Like I mentioned in my previous post about saving cookies with cURL in this post I’m going to show you how to do it with ruby.

I found this stackoverflow answer that talks about using http-cookie which doesn’t look like it has been updated in over 3 years, but it did work just fine.

I created the golds_checkin repo to store the ruby code of this project. Currently it is just an app.rb file, but I will most likely turn it into an actual ruby gem.

Here is the output of my app.rb file:

require 'yaml'
require 'net/http'
require 'http-cookie'
require 'cgi'

class GoldsCheckin
  def initialize
    @config = YAML.load_file('config.yml')
    @jar = HTTP::CookieJar.new
  end

  def login
    uri = URI('https://mico.myiclubonline.com/iclub/j_spring_security_check')

    Net::HTTP.start(uri.host, uri.port, use_ssl: true) do |http|
      req = Net::HTTP::Post.new uri
      req.form_data = { "j_username": @config['username'], "j_password": @config['password'] }
      res = http.request req
      res.get_fields('Set-Cookie').each do |value|
        @jar.parse(value, req.uri)
      end
    end
  end

  def fetch_checkins
    low_date = CGI::escape(Time.now.strftime("%m/%d/%Y"))
    high_date = CGI::escape(Time.now.strftime("%m/%d/%Y"))
    uri = URI("https://mico.myiclubonline.com/iclub/account/checkInHistory.htm?lowDate=#{low_date}&highDate=#{high_date}")

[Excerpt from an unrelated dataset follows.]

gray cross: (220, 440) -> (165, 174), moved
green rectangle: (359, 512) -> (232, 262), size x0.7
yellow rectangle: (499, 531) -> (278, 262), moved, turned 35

    Net::HTTP.start(uri.host, uri.port, use_ssl: true) do |http|
      req = Net::HTTP::Get.new(uri)
      req['Cookie'] = HTTP::Cookie.cookie_value(@jar.cookies(uri))
      res = http.request req
      res.body
    end
  end


end

golds_checkin = GoldsCheckin.new

golds_checkin.login
puts golds_checkin.fetch_checkins

Basically there are two methods, ‘login’ and ‘fetch_checkins’. ‘login’ reads my credentials out of a yaml file and makes a POST request wich then sets the returned cookies into the @jar instance variable so that we can use it for subsequent requests. Once we are logged in then we can call ‘fetch_checkins’ which I have set to only fetch today’s date. This call reads from the cookie jar in order to make an authenticated request.

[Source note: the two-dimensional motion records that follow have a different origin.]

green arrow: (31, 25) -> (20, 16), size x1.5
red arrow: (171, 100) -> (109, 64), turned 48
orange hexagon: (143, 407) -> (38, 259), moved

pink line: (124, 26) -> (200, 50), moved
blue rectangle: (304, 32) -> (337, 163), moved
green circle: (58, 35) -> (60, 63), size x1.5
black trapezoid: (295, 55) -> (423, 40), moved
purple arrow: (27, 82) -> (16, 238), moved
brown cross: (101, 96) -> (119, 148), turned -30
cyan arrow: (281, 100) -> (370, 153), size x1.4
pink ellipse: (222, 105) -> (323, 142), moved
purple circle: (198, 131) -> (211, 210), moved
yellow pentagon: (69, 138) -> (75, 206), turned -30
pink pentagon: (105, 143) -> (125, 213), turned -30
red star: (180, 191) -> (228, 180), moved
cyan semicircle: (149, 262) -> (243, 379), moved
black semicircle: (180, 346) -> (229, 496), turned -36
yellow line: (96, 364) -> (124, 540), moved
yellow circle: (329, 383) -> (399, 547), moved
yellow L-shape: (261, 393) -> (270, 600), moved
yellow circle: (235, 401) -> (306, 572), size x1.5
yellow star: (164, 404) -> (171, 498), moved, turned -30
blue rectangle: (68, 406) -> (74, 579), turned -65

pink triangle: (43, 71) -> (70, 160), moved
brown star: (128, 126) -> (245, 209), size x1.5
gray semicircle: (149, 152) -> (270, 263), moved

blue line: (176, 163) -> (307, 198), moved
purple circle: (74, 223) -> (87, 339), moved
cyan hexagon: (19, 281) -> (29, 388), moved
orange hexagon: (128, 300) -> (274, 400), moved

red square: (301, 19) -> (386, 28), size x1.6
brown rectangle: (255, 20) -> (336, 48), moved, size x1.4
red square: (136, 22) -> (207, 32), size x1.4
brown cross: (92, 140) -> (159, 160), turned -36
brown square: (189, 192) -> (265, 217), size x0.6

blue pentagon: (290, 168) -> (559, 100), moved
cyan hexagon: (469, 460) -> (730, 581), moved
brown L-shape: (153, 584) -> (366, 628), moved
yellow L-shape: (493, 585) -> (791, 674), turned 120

From these two posts (this one and yesterdays) you can start to see my process for making an app. I usually start with just playing around on the command line. Then I translate all of that knowledge into a simple app.rb file. From there I think it kind of depends what my end goal is, but then the app.rb file evolves in some way where it no longer just lives on my local computer, but gets turned into a ruby gem to be used in another project, or it evovles into a larger web application.